Mortgage rates enjoyed another strong day, falling to the best levels in exactly 2 weeks.  Rates were actually set to move higher early this morning, but a much weaker-than-expected reading on Q2 GDP helped drive demand for bonds.  Better buying pushes bond prices higher and rates lower.  The strength in bond markets gave lenders the peace of mind needed in order to offer even better terms than yesterday.  The most prevalent conventional 30yr fixed rate is quickly returning to 3.375% on top tier scenarios.

Next week brings important economic data, including the big jobs report on Friday.  The overall tone of that data should help determine whether rates will continue building on the past 2 days of positive momentum.  The conservative approach would be to lock in the gains with rates at 2-week lows.  The aggressive approach would be to wait until we have clear evidence AGAINST the possibility that a new trend toward lower rates has begun.  As of today, there is no such evidence, but it could come at any time.

Loan Originator Perspective

Rate sheets have shown solid improvements over the last couple days.  The benchmark 10 year note has pushed below resistance at 1.51 which makes me lean toward favoring floating.  however, today is month end and I am a bit concerned some of the rally today is based on that and we could lose some on Monday.  Based on that, I would think wise to lock in any short term closings, but if closing in over 15 days, I would roll the dice over the weekend and float. -Victor Burek, Churchill Mortgage

Pricing remains to be very attractive and the recent move lower may cause for a bigger motivation to lock.
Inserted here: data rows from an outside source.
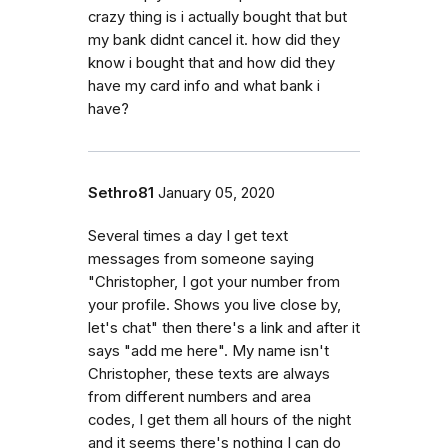
crazy thing is i actually bought that but
my bank didnt cancel it. how did they
know i bought that and how did they
have my card info and what bank i
have?
Sethro81
January 05, 2020
Several times a day I get text
messages from someone saying
"Christopher, I got your number from
your profile. Shows you live close by,
let's chat" then there's a link and after it
says "add me here". My name isn't
Christopher, these texts are always
from different numbers and area
codes, I get them all hours of the night
and it seems there's nothing I can do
I'm locking all loans on the block for closing in the next 2 weeks, leaving an option for those within 30 days, but floating anything with more time to close. Rates seem to want to creep lower. -Gus Floropoulos, VP, The Federal Savings Bank

Interest rates continue to challenge all time lows as we head into month end and a weak GDP report this morning is adding fuel to the rally.  While I would never fault anyone for locking up and protecting these low rates we have now I certainly would be comfortable with any borrower floating and especially if their closing time was on a longer horizon.  As always, however, we know things can change quickly so keep close to the speed dial button for your loan officer who is hopefully a well informed MBS Live member :) -Hugh W. Page, Mortgage Banker, SeacoastBank

Bonds continued their recent gains today, following more tepid US economic news.  10 year Treasury yields are currently 1.46%, exceptionally low by US standards, but a long ways from Japanese and some European bonds with negative yields.  Since the trend is now towards lower rates, I don't see a huge incentive to lock, for folks with some time and risk tolerance, and IF their loan originator tracks MBS to anticipate future market movement.  Close to closing?  Sure not a bad time to lock, with pricing nearly back to Brexit levels. -Ted Rood, Senior Originator


Today's Best-Execution Rates

  • 30YR FIXED - 3.375-3.5%
  • FHA/VA - 3.25%
  • 15 YEAR FIXED - 2.75%
  • 5 YEAR ARMS -  2.75 - 3.25% depending on the lender


Ongoing Lock/Float Considerations

  • In the biggest of pictures, "global growth concerns" remain the driving force behind the long-term trend toward lower rates
  • Amid that trend, periodic corrections toward higher rates can and will happen.  These can happen for no apparent reason, or they can be brought on by changes in expectations surrounding central bank policy at home and abroad, as well as geopolitical and systemic risks

  • Time horizon and risk tolerance are 2 variables to consider when it comes to locking.  If you have plenty of time and don't mind losing some ground, set a limit as to how much higher rates could go before you'd lock to avoid further losses, and then float in the hopes of never seeing that limit.
     
  • In the shorter-term, it's always good to look for lock opportunities after rates have been moving lower or sideways repeatedly, especially if they've since begun to move back up in any sort of consistent way.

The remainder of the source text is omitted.